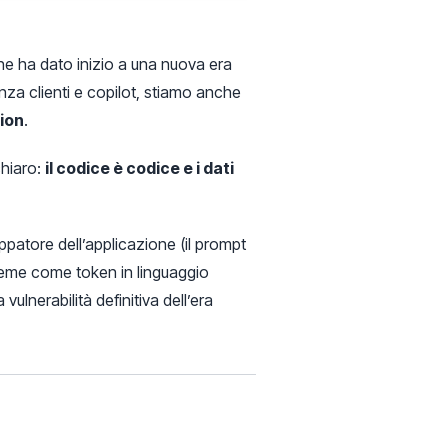
one ha dato inizio a una nuova era
nza clienti e copilot, stiamo anche
ion
.
chiaro:
il codice è codice e i dati
uppatore dell’applicazione (il prompt
nsieme come token in linguaggio
ulnerabilità definitiva dell’era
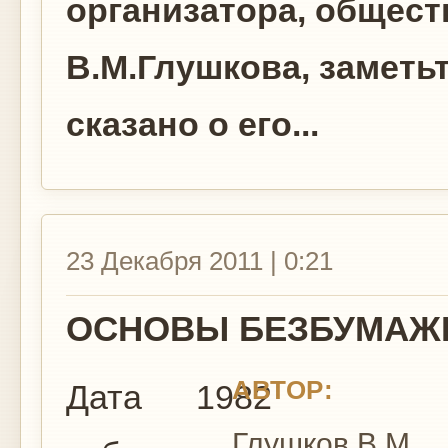
организатора, общест
В.М.Глушкова, заметьт
сказано о его...
23 Декабря 2011 | 0:21
ОСНОВЫ БЕЗБУМАЖ
АВТОР:
Дата
1982
Глушков В.М.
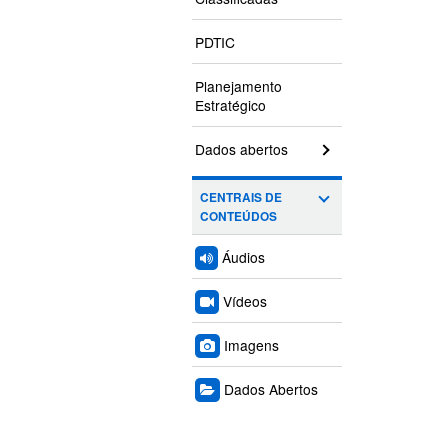
PDTIC
Planejamento
Estratégico
Dados abertos
CENTRAIS DE
CONTEÚDOS
Áudios
Vídeos
Imagens
Dados Abertos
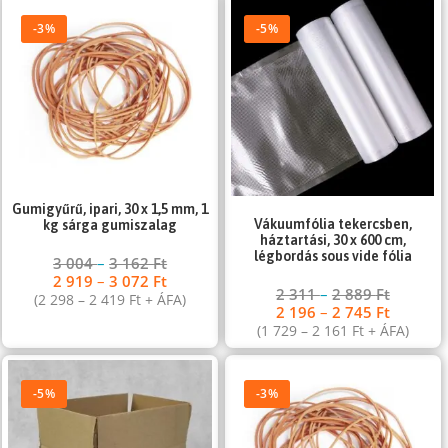
-3%
-5%
Gumigyűrű, ipari, 30 x 1,5 mm, 1
Vákuumfólia tekercsben,
kg sárga gumiszalag
háztartási, 30 x 600 cm,
légbordás sous vide fólia
3 004
–
3 162
Ft
2 919
–
3 072
Ft
2 311
–
2 889
Ft
(
2 298
–
2 419
Ft
+ ÁFA)
2 196
–
2 745
Ft
(
1 729
–
2 161
Ft
+ ÁFA)
-5%
-3%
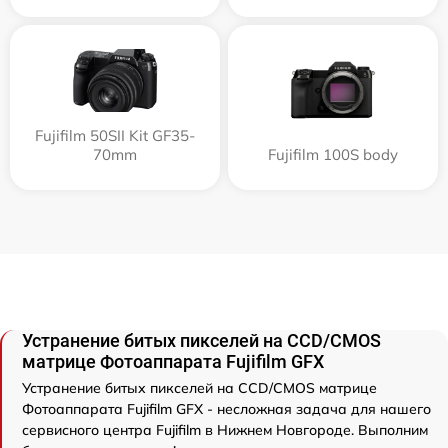
Fujifilm 50SII Kit GF35-
70mm
Fujifilm 100S body
Устранение битых пикселей на CCD/CMOS
матрице Фотоаппарата Fujifilm GFX
Устранение битых пикселей на CCD/CMOS матрице
Фотоаппарата Fujifilm GFX - несложная задача для нашего
сервисного центра Fujifilm в Нижнем Новгороде. Выполним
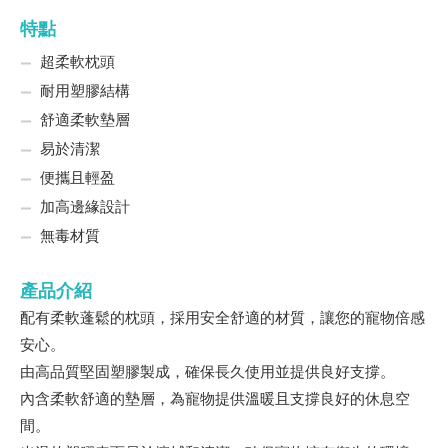
特點
超柔軟枕頭
耐用塑膠結構
舒適柔軟墊層
易於清潔
便攜且輕盈
加高邊緣設計
無毒材質
產品介紹
配有柔軟蓬鬆的枕頭，採用安全舒適的材質，讓您的寵物倍感
安心。
由高品質堅固塑膠製成，確保長久使用並提供良好支撐。
內含柔軟舒適的墊層，為寵物提供溫暖且支撐良好的休息空
間。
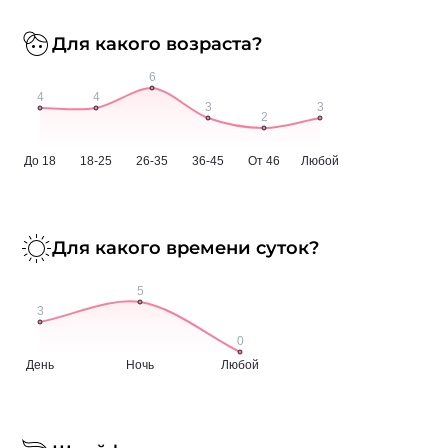
Для какого возраста?
Для какого времени суток?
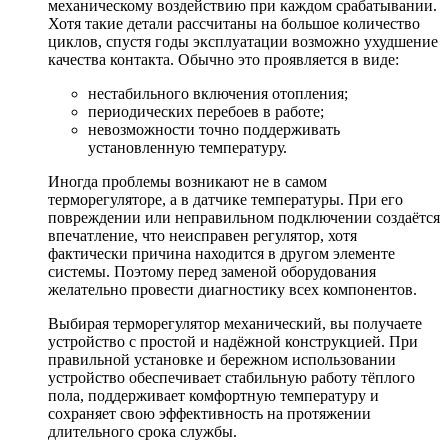
механическому воздействию при каждом срабатывании.
Хотя такие детали рассчитаны на большое количество
циклов, спустя годы эксплуатации возможно ухудшение
качества контакта. Обычно это проявляется в виде:
нестабильного включения отопления;
периодических перебоев в работе;
невозможности точно поддерживать
установленную температуру.
Иногда проблемы возникают не в самом
терморегуляторе, а в датчике температуры. При его
повреждении или неправильном подключении создаётся
впечатление, что неисправен регулятор, хотя
фактически причина находится в другом элементе
системы. Поэтому перед заменой оборудования
желательно провести диагностику всех компонентов.
Выбирая терморегулятор механический, вы получаете
устройство с простой и надёжной конструкцией. При
правильной установке и бережном использовании
устройство обеспечивает стабильную работу тёплого
пола, поддерживает комфортную температуру и
сохраняет свою эффективность на протяжении
длительного срока службы.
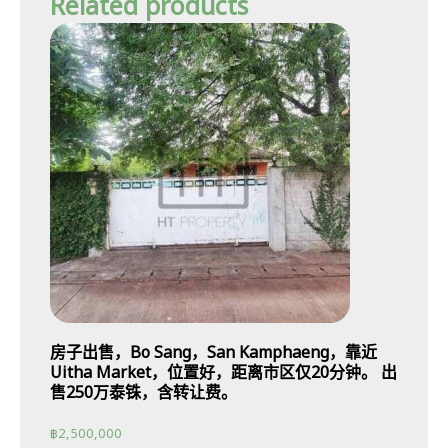
Related products
房子出售，Bo Sang，San Kamphaeng，靠近
Uitha Market，位置好，距离市区仅20分钟。 出
售250万泰铢，含转让费。
฿
2,500,000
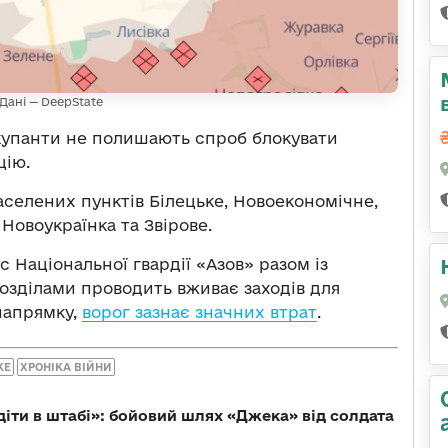
Дані — DeepState
купанти не полишають спроб блокувати
цію.
населених пунктів Білецьке, Новоекономічне,
Новоукраїнка та Звірове.
с Національної гвардії «Азов» разом із
зділами проводить вживає заходів для
 напрямку,
ворог зазнає значних втрат
.
КЕ
ХРОНІКА ВІЙНИ
діти в штабі»: бойовий шлях «Джека» від солдата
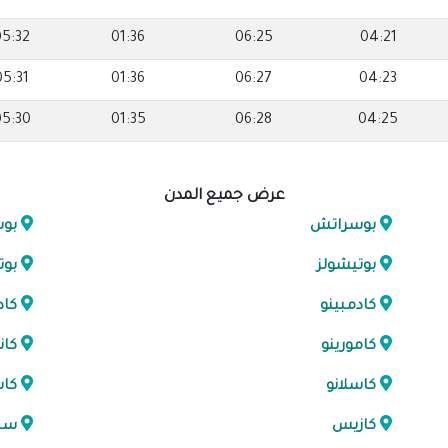
05:32
01:36
06:25
04:21
05:31
01:36
06:27
04:23
05:30
01:35
06:28
04:25
عرض جميع المدن
بوسراتش
بو
بوتيشولز
بوت
كادمبينو
كاد
كامورينو
كان
كاسلانو
كاس
كازيس
سلر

- - - - - - -

### [Problem details]
From the listing above, count every line where the word "битых" occurs; the answer is that number and nothing else.

### [Completed task]
2